For Immediate Release, May 19, 2015
Contact: Mollie Matteson, (802) 318-1487 or email@example.com
Lethal Bat Fungus Spreads to Oklahoma
Fungus' Unchecked Advance Threatens Hibernating Bats Across West
DELAWARE COUNTY, Okla.— State wildlife officials announced today that the fungus that has killed millions of bats across the eastern United States has been discovered on Oklahoma bats. Three tricolored bats in a cave in Delaware County tested positive for the fungus. Although the disease caused by the fungus, known as white-nose syndrome, has not yet been observed among Oklahoma bats, this early detection is likely a precursor to the appearance of the full-blown disease in two to three years.
White-nose syndrome has spread to 26 states since it first appeared in North America in 2006. In addition to Oklahoma, bats in Mississippi and Minnesota have tested positive for the fungus.
“The continued westward march of this disease puts many new bat species at risk,” said Mollie Matteson, a senior scientist at the Center for Biological Diversity. “There have been dramatic and tragic losses in multiple bat species in the eastern United States — but federal and state wildlife agencies are consistently failing to provide strong legal protections for species already pushing toward extinction, and it doesn’t bode well for bats yet to be struck down by this epic wildlife crisis.”
Oklahoma is now the westernmost reach of the white-nose syndrome fungus, which has also been confirmed in Iowa bats. White-nose syndrome was found on three bats near a cave entrance in Des Moines County (two little brown bats and one northern long-eared) and on four little brown bats collected in Van Buren County this winter, according to the Iowa Department of Natural Resources. Biologists first detected the fungus that causes white-nose syndrome in an Iowa cave in 2011, but did not find afflicted bats until this winter.
“We’re running the very real risk that several bat species will disappear from the planet in less than a generation,” said Mollie Matteson, a senior scientist with the Center for Biological Diversity. “We stand to lose not only their important services as insect-eaters, including thousands of tons of crop pests every year, but also their charming and fascinating company as fellow inhabitants of our planet.”
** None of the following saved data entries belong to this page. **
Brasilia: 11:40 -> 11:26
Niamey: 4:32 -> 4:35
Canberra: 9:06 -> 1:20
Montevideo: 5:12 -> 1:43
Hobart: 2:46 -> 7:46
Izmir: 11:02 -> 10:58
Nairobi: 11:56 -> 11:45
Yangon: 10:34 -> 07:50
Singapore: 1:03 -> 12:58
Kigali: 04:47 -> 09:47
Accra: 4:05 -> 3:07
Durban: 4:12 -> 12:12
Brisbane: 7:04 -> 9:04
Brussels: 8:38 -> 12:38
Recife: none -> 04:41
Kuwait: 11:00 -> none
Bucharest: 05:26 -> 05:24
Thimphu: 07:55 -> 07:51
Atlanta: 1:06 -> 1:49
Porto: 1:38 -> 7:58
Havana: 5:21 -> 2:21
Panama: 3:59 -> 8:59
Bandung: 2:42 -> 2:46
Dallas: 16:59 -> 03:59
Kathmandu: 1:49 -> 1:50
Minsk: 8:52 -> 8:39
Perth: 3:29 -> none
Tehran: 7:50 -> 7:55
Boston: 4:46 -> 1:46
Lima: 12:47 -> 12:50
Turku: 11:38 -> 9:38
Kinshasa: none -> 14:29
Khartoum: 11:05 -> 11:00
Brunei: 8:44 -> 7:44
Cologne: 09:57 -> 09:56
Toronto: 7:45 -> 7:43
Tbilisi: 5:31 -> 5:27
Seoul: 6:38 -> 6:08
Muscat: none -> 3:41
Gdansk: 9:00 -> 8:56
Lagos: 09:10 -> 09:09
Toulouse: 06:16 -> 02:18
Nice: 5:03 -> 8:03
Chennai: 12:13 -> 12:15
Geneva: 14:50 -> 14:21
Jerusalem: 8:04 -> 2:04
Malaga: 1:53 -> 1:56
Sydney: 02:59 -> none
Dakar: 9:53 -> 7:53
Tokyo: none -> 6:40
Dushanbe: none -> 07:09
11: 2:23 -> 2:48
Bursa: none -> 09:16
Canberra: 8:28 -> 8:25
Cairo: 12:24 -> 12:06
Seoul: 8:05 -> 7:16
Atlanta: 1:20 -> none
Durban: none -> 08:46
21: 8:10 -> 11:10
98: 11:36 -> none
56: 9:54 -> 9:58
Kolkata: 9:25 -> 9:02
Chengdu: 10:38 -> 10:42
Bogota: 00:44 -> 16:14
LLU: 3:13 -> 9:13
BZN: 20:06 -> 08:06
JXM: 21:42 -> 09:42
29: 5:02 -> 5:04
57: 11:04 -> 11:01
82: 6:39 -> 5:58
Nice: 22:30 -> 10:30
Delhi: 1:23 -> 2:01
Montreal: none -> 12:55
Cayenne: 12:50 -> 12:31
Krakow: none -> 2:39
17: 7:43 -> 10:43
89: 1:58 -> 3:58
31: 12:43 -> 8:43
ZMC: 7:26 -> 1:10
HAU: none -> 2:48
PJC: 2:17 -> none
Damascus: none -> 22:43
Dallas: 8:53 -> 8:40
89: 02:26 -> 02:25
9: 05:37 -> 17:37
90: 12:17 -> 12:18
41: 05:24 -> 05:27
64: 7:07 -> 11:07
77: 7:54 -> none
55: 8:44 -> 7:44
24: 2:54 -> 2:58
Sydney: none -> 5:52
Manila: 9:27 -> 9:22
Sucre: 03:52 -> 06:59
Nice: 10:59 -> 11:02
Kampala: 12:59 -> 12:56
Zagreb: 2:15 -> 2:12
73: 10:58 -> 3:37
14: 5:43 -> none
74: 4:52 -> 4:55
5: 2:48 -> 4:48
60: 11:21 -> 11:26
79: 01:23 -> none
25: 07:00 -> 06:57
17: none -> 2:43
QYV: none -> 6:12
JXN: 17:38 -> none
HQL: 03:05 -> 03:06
Despite the ongoing spread of the fatal bat disease, the protection of white-nose affected bats has been a highly contentious issue. Industries such as timber, oil and gas, mining and wind energy opposed the recent listing of the northern long-eared bat, leading to the Fish and Wildlife Service backing off its original recommendation that the species be protected as endangered. Instead, the Service listed the northern long-eared bat under the weaker “threatened” category and added a rule allowing activities that typically would be prohibited under the Endangered Species Act.
White-nose syndrome has been called the worst wildlife health crisis in recent memory, and has caused mortality rates ranging up to 100 percent among bats in affected caves. There is no known cure for the disease, which has afflicted seven bat species so far and has pushed several of them to the brink of regional extinction. Many leading bat biologists have emphasized precautionary measures, such as closures and site-specific caving gear requirements, as the best management response.
Scientists have estimated the economic value of insect-eating bats to American agriculture at $22 billion annually. Bats also eat tons of insects harmful to forests, and their guano is essential to the survival of extremely rare cave organisms like cave salamanders and fish.
The Center for Biological Diversity is a national, nonprofit conservation organization with more than 825,000 members and online activists dedicated to the protection of endangered species and wild places.